Asmuth: Auf jeden Fall sollte es Räume zum Austausch geben. Zum Beispiel ein offenes Foyer mit einem Café oder einem Biergarten zum Hofgarten hinaus. In Bochum treffen sich die jungen Leute zum Beispiel gerne auf dem großen Vorplatz, auch das Schauspielhaus ist ein gutes Beispiel. Kleinigkeiten wie in Teilen geschlechterneutrale Toiletten könnten das Gebäude nahbarer für einige Menschen machen. Man sollte jedenfalls nicht das Gefühl haben, man betritt ein Museum, sondern sich frei bewegen können. Ich würde mir Orte in und um die Oper herum wünschen, die man nicht nur im Abendkleid, sondern auch in Jeans betreten darf.

Aktuell werden die Gesamtkosten auf 750 Millionen Euro oder sogar noch höher geschätzt. Wie bewertet ihr diese Zahlen?

Grabbe: Selbstverständlich benötigt ein solches Vorhaben große Investitionen.

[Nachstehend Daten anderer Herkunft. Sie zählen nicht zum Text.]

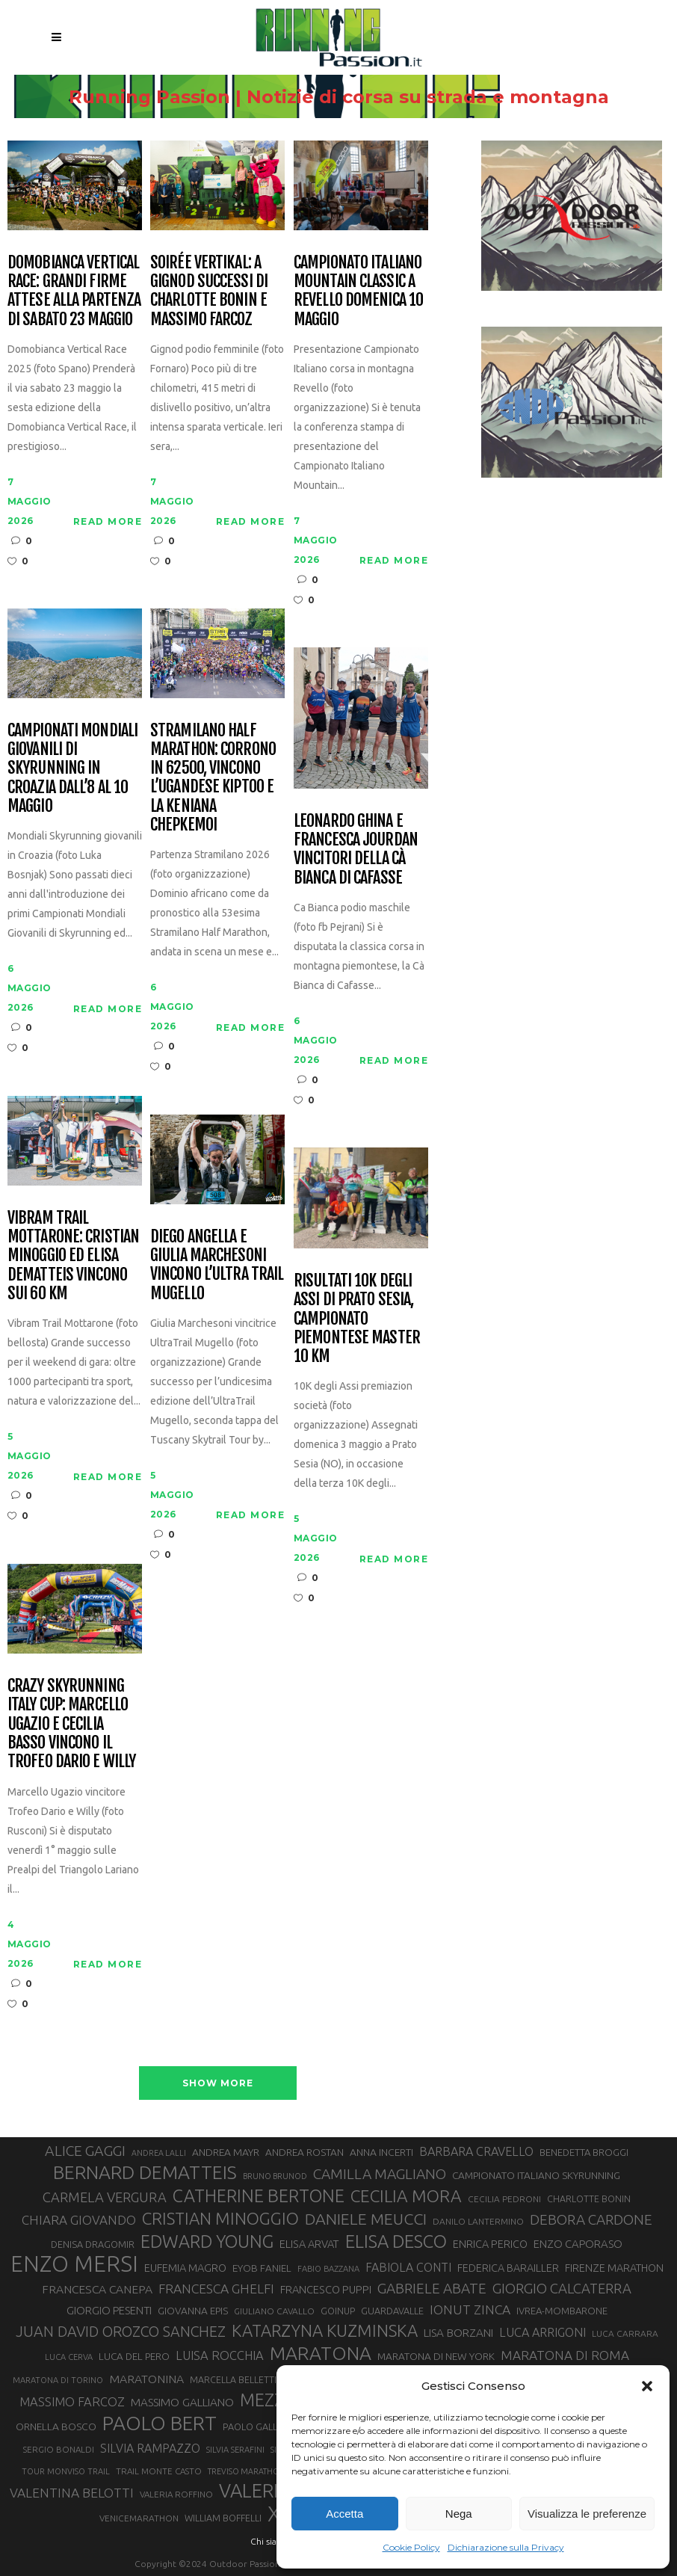 The height and width of the screenshot is (2576, 677). What do you see at coordinates (274, 2311) in the screenshot?
I see `GIULIANO CAVALLO [GIULIANO CAVALLO (28 elementi)]` at bounding box center [274, 2311].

Aber gerade in diesen Zeiten klingen die Kosten schon realitätsfern. Vielleicht sollte man überlegen, einen Teil davon in musikalische und künstlerische Bildungsarbeit zu stecken, um auch Jugendliche wieder an die Oper heranzuführen.

Asmuth: Ich würde sagen, hier kommt es auf das Preis-Leistungs-Verhältnis an. Wenn wieder nur ein kleiner Teil von Menschen das Gebäude nutzen wird, weil es nicht barrierefrei oder die Karten zu teuer sind, ist es schlecht angelegt. Aber wenn es klimaneutral, bildungsgerecht und der Öffentlichkeit zugänglich gebaut wird, ist es vielleicht gut investiert. Es muss also ein Gebäude werden, welches alle Bevölkerungsschichten nutzen können. Dann würde ich sagen: Nehmt das Geld, aber macht etwas Gutes daraus.

Generationengerechtigkeit ist ein häufiges Stichwort. Was wünscht ihr euch konkret von der neuen Oper?

Grabbe: Auch im künstlerischen Bereich gerät man manchmal mit Älteren in einen Clinch, wenn man bei einer Aufführung Dinge überdenken möchte. Das ist ja nichts Schlimmes. Wir sehen nur sehr viel mehr Potenzial in der neuen Oper, welches ausgeschöpft werden muss.

Asmuth: Wir sind ein kleiner Kreis, der eine krasse Leidenschaft für die Oper entwickelt hat. Wir stehen damit alleine in unserer Generation, wollen aber, dass davon alle profitieren können. Das gilt insbesondere für das neue Haus.